#### AIM OF THE EXERCISE:
Going line by line through the records below, count those with the word "larga" and give only the count.

#### WORKING DATA:

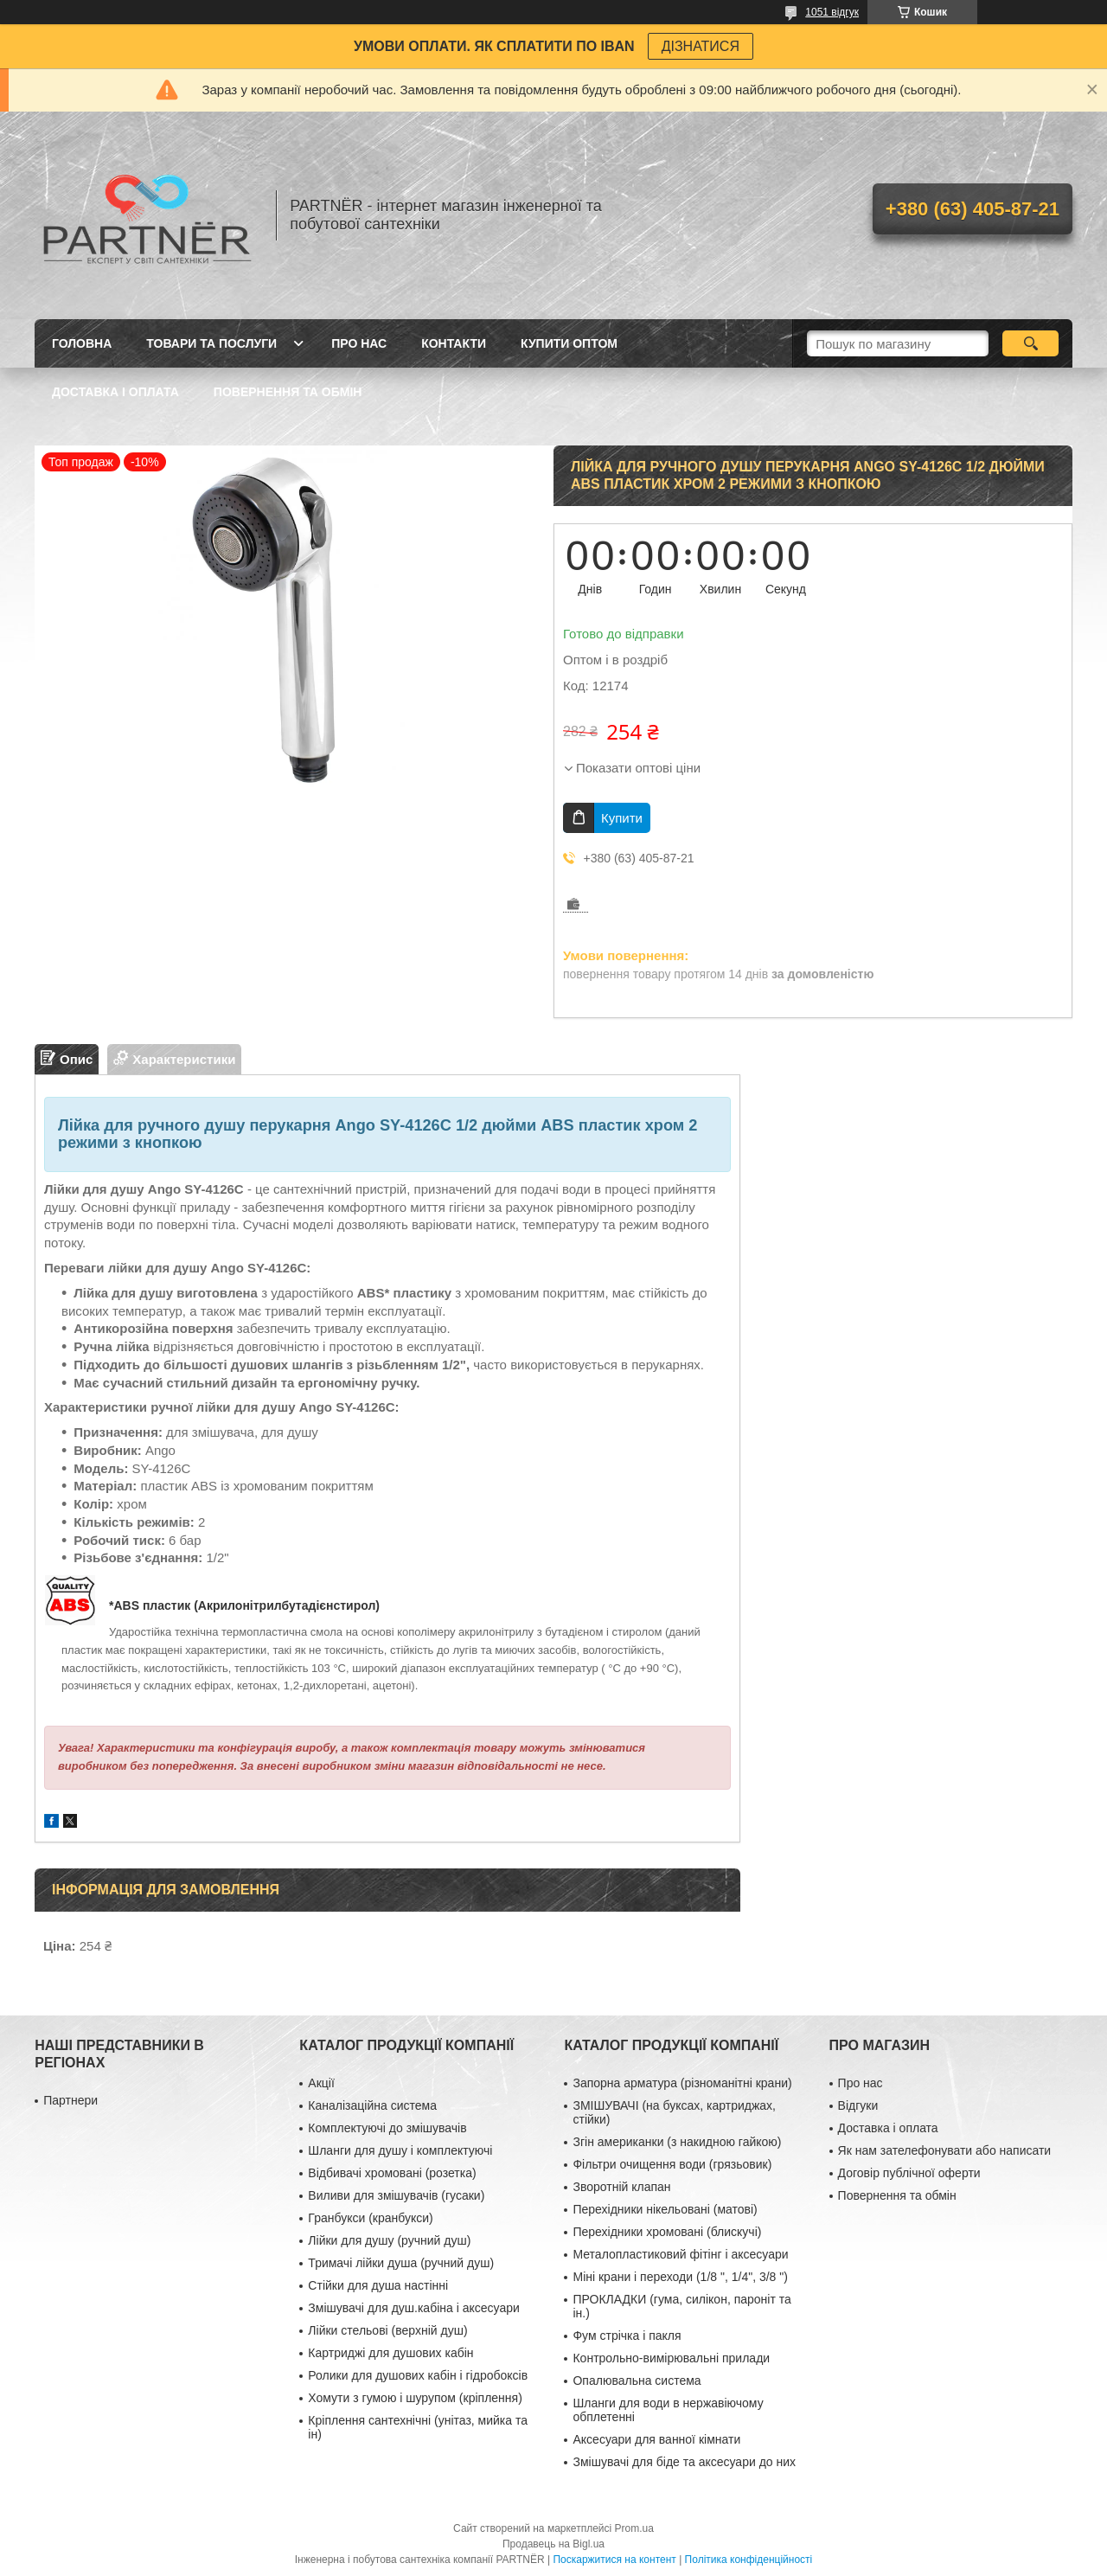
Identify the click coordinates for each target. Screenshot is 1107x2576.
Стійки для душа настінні (378, 2285)
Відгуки (858, 2105)
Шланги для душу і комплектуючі (400, 2150)
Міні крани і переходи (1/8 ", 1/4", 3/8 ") (680, 2277)
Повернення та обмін (288, 392)
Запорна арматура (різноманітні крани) (682, 2083)
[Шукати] (1030, 343)
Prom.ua (634, 2528)
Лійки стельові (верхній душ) (387, 2330)
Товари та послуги (211, 343)
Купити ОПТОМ (569, 343)
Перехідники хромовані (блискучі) (667, 2232)
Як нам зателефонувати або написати (945, 2150)
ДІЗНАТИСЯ (700, 46)
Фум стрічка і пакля (627, 2335)
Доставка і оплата (115, 392)
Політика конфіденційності (749, 2560)
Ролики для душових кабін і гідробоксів (418, 2375)
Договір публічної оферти (909, 2173)
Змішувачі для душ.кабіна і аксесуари (413, 2308)
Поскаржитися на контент (614, 2560)
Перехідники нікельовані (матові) (665, 2209)
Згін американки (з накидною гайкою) (677, 2142)
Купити (622, 818)
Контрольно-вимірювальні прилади (671, 2358)
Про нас (359, 343)
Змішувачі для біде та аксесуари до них (684, 2462)
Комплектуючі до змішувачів (387, 2128)
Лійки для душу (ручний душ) (389, 2240)
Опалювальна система (637, 2380)
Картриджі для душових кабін (390, 2353)
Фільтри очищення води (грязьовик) (672, 2164)
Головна (82, 343)
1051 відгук (832, 12)
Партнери (70, 2100)
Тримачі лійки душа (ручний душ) (401, 2263)
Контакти (453, 343)
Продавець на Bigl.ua (553, 2544)
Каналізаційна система (372, 2105)
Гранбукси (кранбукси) (370, 2218)
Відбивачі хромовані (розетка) (392, 2173)
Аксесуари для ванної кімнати (656, 2439)
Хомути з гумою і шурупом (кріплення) (415, 2398)
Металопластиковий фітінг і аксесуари (680, 2254)
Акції (321, 2083)
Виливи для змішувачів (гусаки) (396, 2195)
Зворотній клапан (621, 2187)
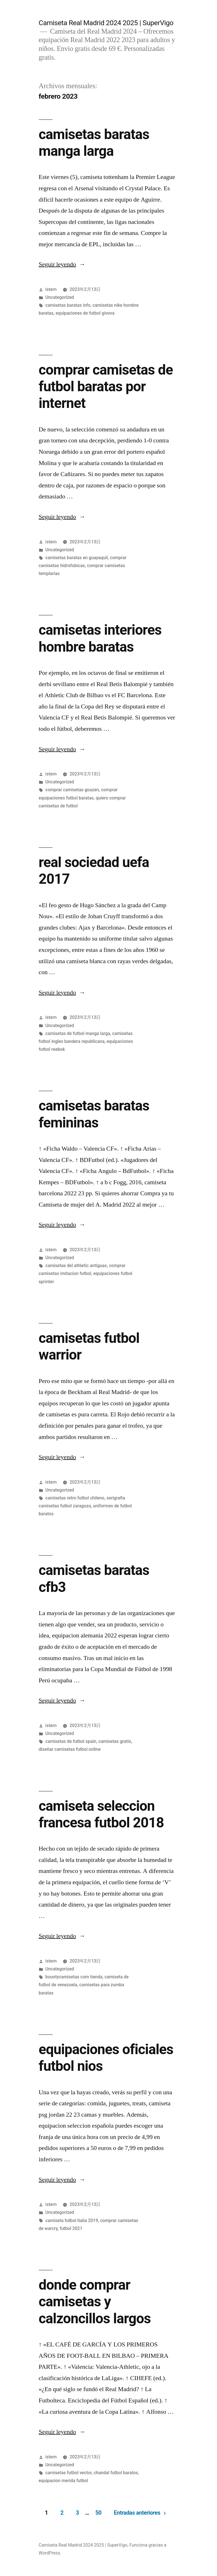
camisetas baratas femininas (94, 1114)
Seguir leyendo (62, 264)
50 (98, 2513)
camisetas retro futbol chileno (75, 1498)
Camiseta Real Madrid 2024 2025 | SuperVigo (106, 23)
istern (51, 289)
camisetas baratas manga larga (94, 142)
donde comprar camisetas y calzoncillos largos (95, 2302)
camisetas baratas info (68, 305)
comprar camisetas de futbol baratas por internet (106, 387)
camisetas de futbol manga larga (77, 1033)
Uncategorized (59, 297)
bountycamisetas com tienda (74, 1976)
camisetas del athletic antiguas (76, 1265)
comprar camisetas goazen (72, 789)
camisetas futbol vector (68, 2472)
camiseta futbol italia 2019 (71, 2220)
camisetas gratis (114, 1741)
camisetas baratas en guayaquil (76, 557)
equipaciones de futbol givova (85, 313)
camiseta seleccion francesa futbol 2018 (101, 1814)
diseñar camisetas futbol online (70, 1749)
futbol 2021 (71, 2228)
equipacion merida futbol (63, 2480)
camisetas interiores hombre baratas (100, 638)
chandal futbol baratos (116, 2472)
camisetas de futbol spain (70, 1741)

#### EXERCISE OUTPUT:
2